Para que pudéssemos possibilitar esse retorno em conjunto com os protocolos e orientações da OMS e demais instituições à frente do combate à Covid-19, foi necessário alterar e preparar o espaço para atender as crianças e adolescentes. Logo, todos os informes e demarcações foram adaptados para um formato interativo e lúdico, para que eles entendessem facilmente as questões que envolviam prevenção, saúde e segurança dentro dos espaços onde circulariam. Também tivemos o cuidado de ressignificar essas alterações, a fim de que os atendidos pudessem se sentir, mais uma vez, pertencentes ao Serviço de Convivência, já que espaços de acolhimento estão escassos neste momento. 

Criar uma nova rotina baseada nos espaços onde mais pessoas costumavam estar e usar, repensando esse uso para que todos pudessem ir, mesmo que não ao mesmo tempo (a fase vermelha em São Paulo permite atendimento de até 35% do público), foi aprender na prática o que são as restrições que encontramos na rua e em outros espaços onde costumamos transitar, como o supermercado e a escola, por exemplo. 

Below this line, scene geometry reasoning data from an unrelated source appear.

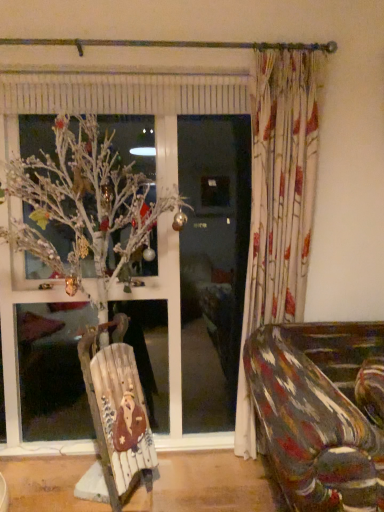 What do you see at coordinates (117, 410) in the screenshot?
I see `wooden sled at center` at bounding box center [117, 410].

Measure the distance between wooden sled at center and camera.

6.11 feet.

What is the approximate height of wooden sled at center?

The height of wooden sled at center is 34.05 inches.

Where is `wooden sled at center`? The image size is (384, 512). wooden sled at center is located at coordinates (117, 410).

Identify the location of wooden sled at center. (117, 410). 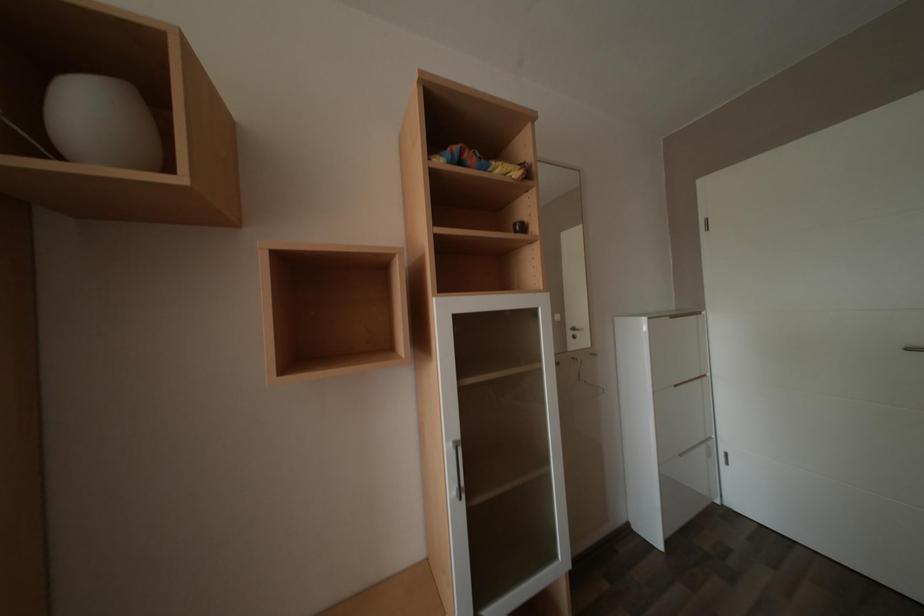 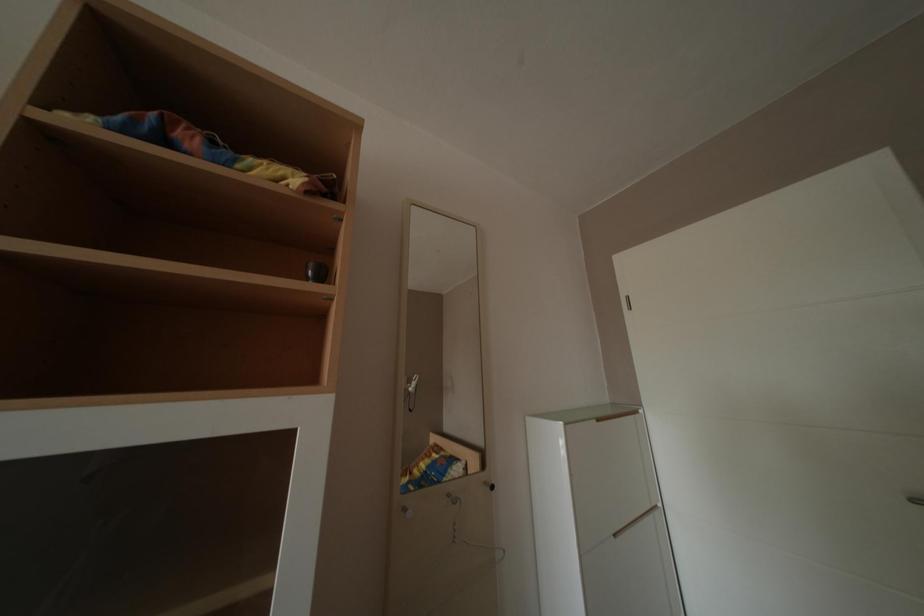 In a continuous first-person perspective shot, in which direction is the camera moving?

The cameraman moved toward right, forward. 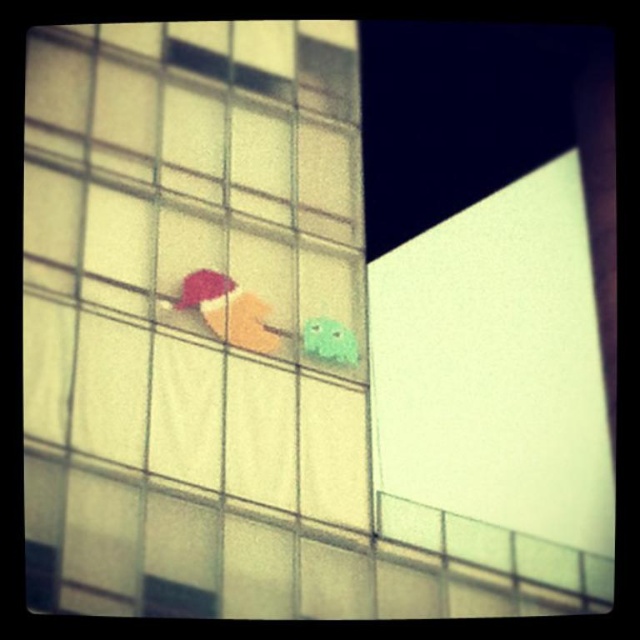 Between matte plastic ice cream cone at center and green matte toy at center, which one appears on the left side from the viewer's perspective?

matte plastic ice cream cone at center

Which is behind, point (280, 333) or point (310, 333)?

Positioned behind is point (310, 333).

Locate an element on the screen. matte plastic ice cream cone at center is located at coordinates (228, 310). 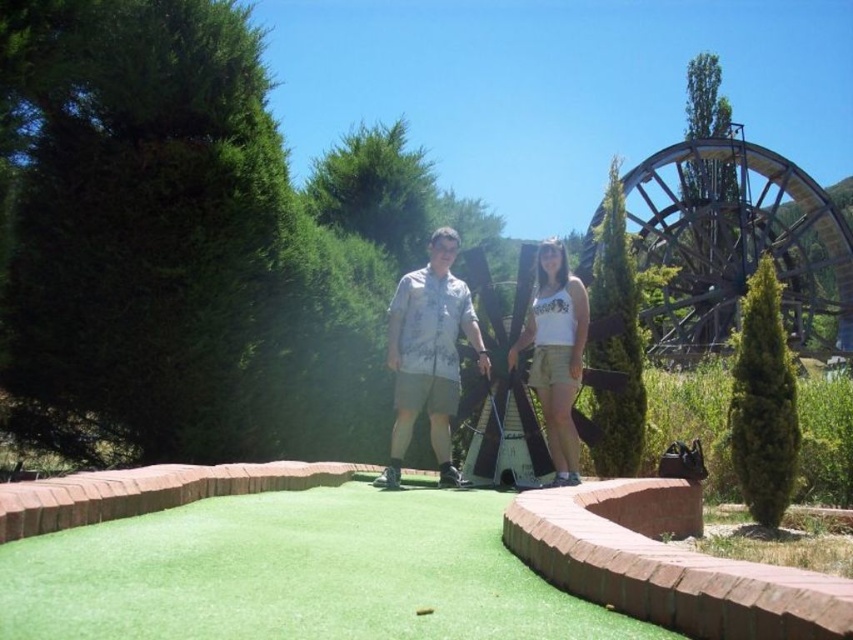 Is green artificial turf at center to the right of white cotton tank top at center from the viewer's perspective?

Incorrect, green artificial turf at center is not on the right side of white cotton tank top at center.

Between green artificial turf at center and white cotton tank top at center, which one has less height?

Standing shorter between the two is green artificial turf at center.

Where is `green artificial turf at center`? Image resolution: width=853 pixels, height=640 pixels. green artificial turf at center is located at coordinates (294, 573).

You are a GUI agent. You are given a task and a screenshot of the screen. Output one action in this format:
    pyautogui.click(x=<x>, y=<y>)
    Task: Click on the green artificial turf at center
    The image size is (853, 640).
    Given the screenshot: What is the action you would take?
    tap(294, 573)

Measure the distance between light gray shirt at center and camera.

light gray shirt at center is 21.21 meters away from camera.

Which is more to the left, light gray shirt at center or white cotton tank top at center?

From the viewer's perspective, light gray shirt at center appears more on the left side.

Is point (392, 458) positioned after point (560, 372)?

No.

Identify the location of light gray shirt at center. The height and width of the screenshot is (640, 853). (428, 355).

Locate an element on the screen. The height and width of the screenshot is (640, 853). green artificial turf at center is located at coordinates (294, 573).

Which of these two, green artificial turf at center or light gray shirt at center, stands taller?

green artificial turf at center

Which is in front, point (242, 531) or point (393, 321)?

Point (242, 531)

The image size is (853, 640). I want to click on green artificial turf at center, so click(x=294, y=573). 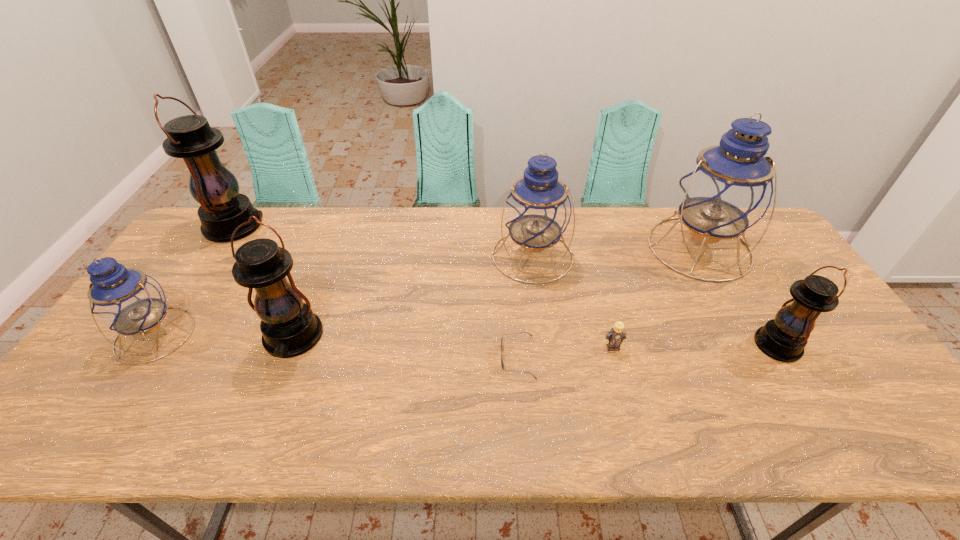 Can you find a vacant point located 0.380m above the rightmost black lantern, indicating its light source? Please provide its 2D coordinates. Your answer should be formatted as a tuple, i.e. [(x, y)], where the tuple contains the x and y coordinates of a point satisfying the conditions above.

[(605, 345)]

Identify the location of vacant position located 0.060m on the front-facing side of the nearest blue lantern. [121, 386].

Locate an element on the screen. The width and height of the screenshot is (960, 540). free space located in front of the sixth object from left to right is located at coordinates pos(618,371).

Identify the location of free space located 0.050m on the lenses of the shortest object. (480, 357).

Where is `vacant space located 0.140m on the lenses of the shortest object`? The image size is (960, 540). vacant space located 0.140m on the lenses of the shortest object is located at coordinates (x=444, y=357).

Find the location of `free space located on the lenses of the shortest object`. free space located on the lenses of the shortest object is located at coordinates point(409,357).

I want to click on object that is positioned at the far left corner, so click(x=223, y=209).

At what (x,y) coordinates should I click in order to perform the action: click on object that is at the far right corner. Please return your answer as a coordinate pair (x, y). The image size is (960, 540). Looking at the image, I should click on (730, 186).

Where is `free space at the far edge`? This screenshot has width=960, height=540. free space at the far edge is located at coordinates (464, 230).

In the image, there is a desktop. At what (x,y) coordinates should I click in order to perform the action: click on vacant space at the left edge. Please return your answer as a coordinate pair (x, y). Looking at the image, I should click on (173, 271). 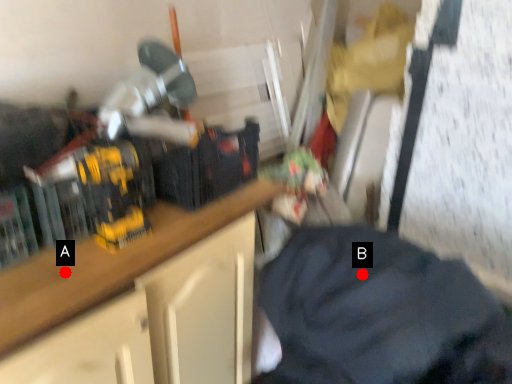 Question: Two points are circled on the image, labeled by A and B beside each circle. Which point is farther from the camera taking this photo?

Choices:
 (A) A is further
 (B) B is further

Answer: (B) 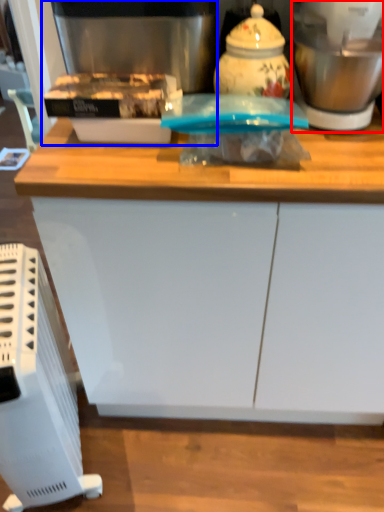 Question: Which object is further to the camera taking this photo, blender (highlighted by a red box) or coffee machine (highlighted by a blue box)?

Choices:
 (A) blender
 (B) coffee machine

Answer: (B) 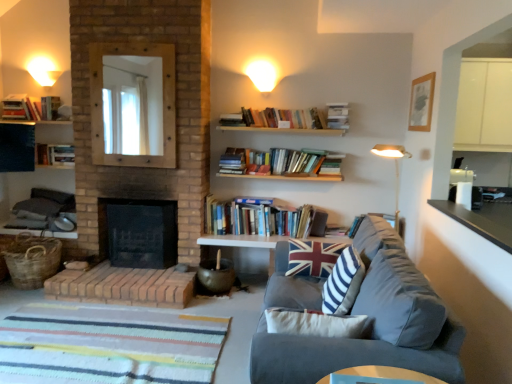 You are a GUI agent. You are given a task and a screenshot of the screen. Output one action in this format:
    pyautogui.click(x=<x>, y=<y>)
    Task: Click on the blank space situated above striped wool rug at lower left (from a real-world perspective)
    Image resolution: width=512 pixels, height=384 pixels.
    Given the screenshot: What is the action you would take?
    pyautogui.click(x=113, y=343) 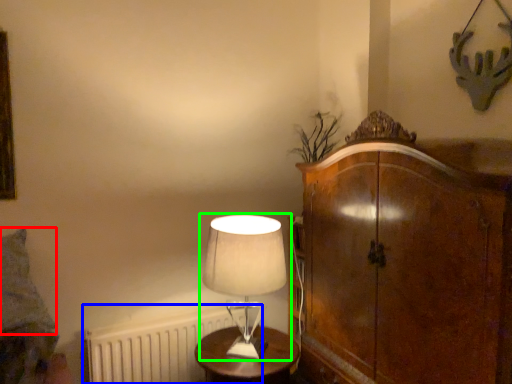 Question: Which object is positioned farthest from pillow (highlighted by a red box)? Select from radiator (highlighted by a blue box) and lamp (highlighted by a green box).

Choices:
 (A) radiator
 (B) lamp

Answer: (B) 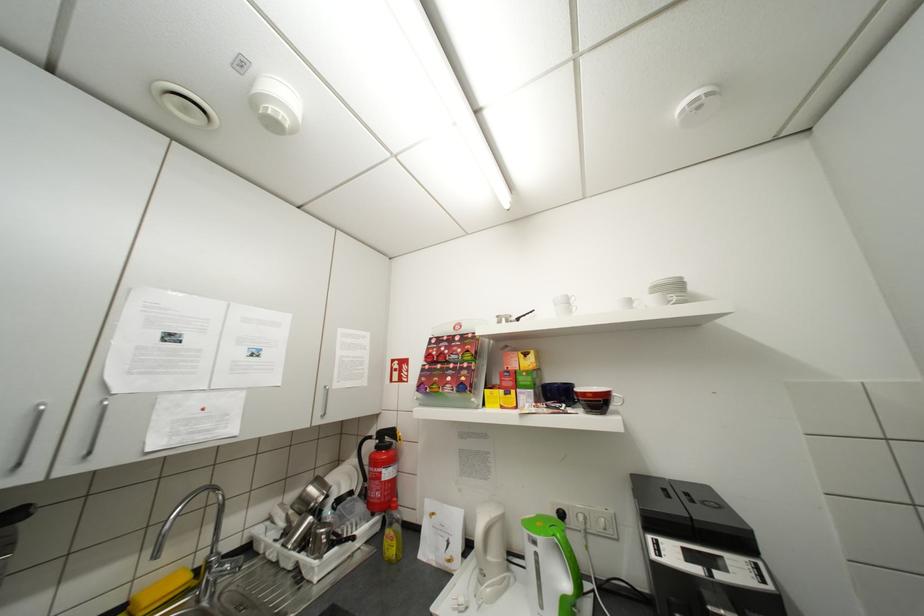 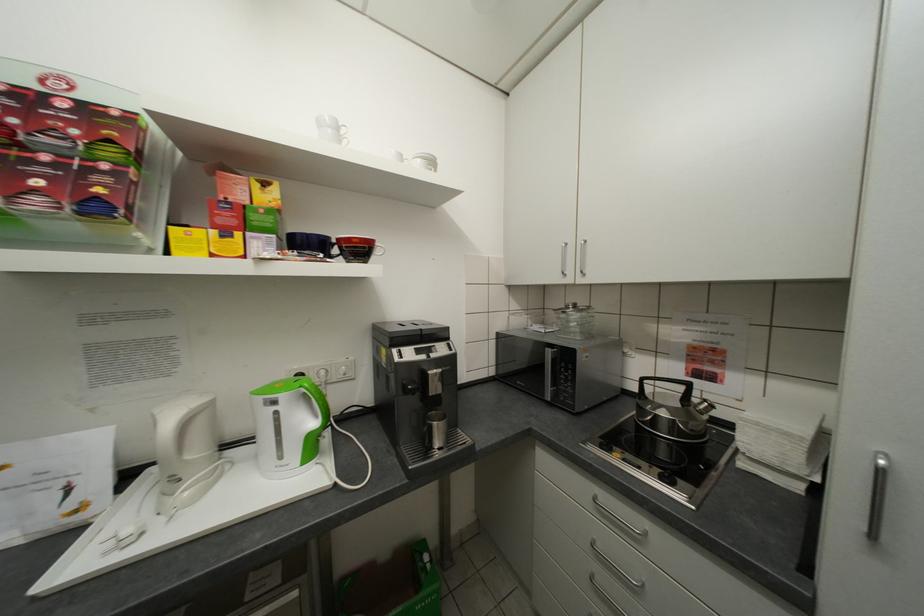 Question: The camera is either moving clockwise (left) or counter-clockwise (right) around the object. The first image is from the beginning of the video and the second image is from the end. Is the camera moving left or right when shooting the video?

Choices:
 (A) Left
 (B) Right

Answer: (A) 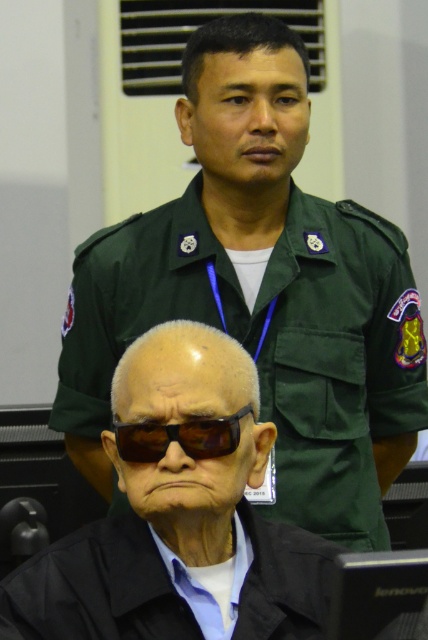 You are standing in the courtroom and need to reach a specific point marked at coordinates point (300, 598). If your maximum reach is 1.65 meters, can you touch that point?

The distance between you and point (300, 598) is 1.70 meters, which is slightly beyond your maximum reach of 1.65 meters. You cannot touch that point.

You are an optician assessing the items in the image. You need to determine which of the two items, the black matte sunglasses at lower center or the black plastic goggles at center, requires a larger storage container. Which one do you choose?

The black matte sunglasses at lower center requires a larger storage container because it is bigger than the black plastic goggles at center.

You are a security officer in the courtroom. You need to determine if the green fabric uniform at upper center can fully cover the black plastic goggles at center without overlapping. Based on their sizes, what is your conclusion?

The green fabric uniform at upper center is bigger than the black plastic goggles at center, so it can fully cover the black plastic goggles at center without overlapping.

Aprender na prática e deixar com que os próprios atendidos pudessem recriar os combinados para utilizar as dependências e demais espaços foi uma oportunidade de partilhar com eles a autonomia diante de um assunto sério, que muito se fala e se vê nas mídias, mas que poucos compreendem ou realizam na prática, que é cuidar de si mesmo através de hábitos e comportamentos preventivos e, através disso, cuidar dos amigos, familiares e demais pessoas. 

Todos contribuíram para que o planejamento estivesse alinhado às orientações de saúde, do direito alimentar e de prevenção e, com muito cuidado, ele foi tecido junto aos atendidos, que, aos poucos, trouxeram ideias diversas e muito coerentes em relação ao assunto. Cuidar do espaço que lhes pertence passou a ser também um ato de responsabilidade coletiva. Eles gostam e são detentores desse protagonismo e foi isso que me motivou a acreditar mais ainda na oferta do serviço dentro das comunidades e, principalmente, na promoção de direitos. Eles sabiam o que estavam falando e fazendo e, quando não, a dúvida dava a direção para os caminhos mais pertinentes. 

A nossa casa mudou, a rua mudou, nossos costumes mudaram, os espaços mudaram, nossas relações tiveram de acontecer de maneiras adaptadas e uma coisa também mudou: o modo como cuidamos de nossa parte emocional e psicológica. 

Como falei no início, com a distância das pessoas e da vida que levávamos, normalizamos a ideia de suprir essas faltas e necessidades por meio da internet, fazendo com que as redes sociais se tornassem grandes “geradores de alívio”. E esse ponto também precisa ser olhado com urgência. Em rodas de conversa, as crianças e adolescentes já falam sobre isso. Nos atendimentos, eles questionam sobre padrão, gênero, raça, saúde emocional, desigualdades, influenciadores, afetividades e vários outros temas sociais que ainda não são vistos como deveriam e que, infelizmente, são colocados, de forma precipitada e injusta, na “conta da pandemia”. 

É um dever de todos nós assegurarmos o bem-estar dessas famílias, escutar e dar a voz necessária para essas crianças e jovens e fazer com que as rodas de conversa ecoem por espaços e lugares merecidos. Que esse eco seja espalhado para onde for preciso, pois não se trata apenas de direito, mas sim de cuidados fundamentais para com essas pessoas. E cuidar-se é mais que urgente!

*Roger de Lima atua como Orientador Social no Serviço de Convivência e Fortalecimento de Vínculos “CCA PAULUS”, mantido pela PAULUS na Freguesia do Ó em São Paulo/SP.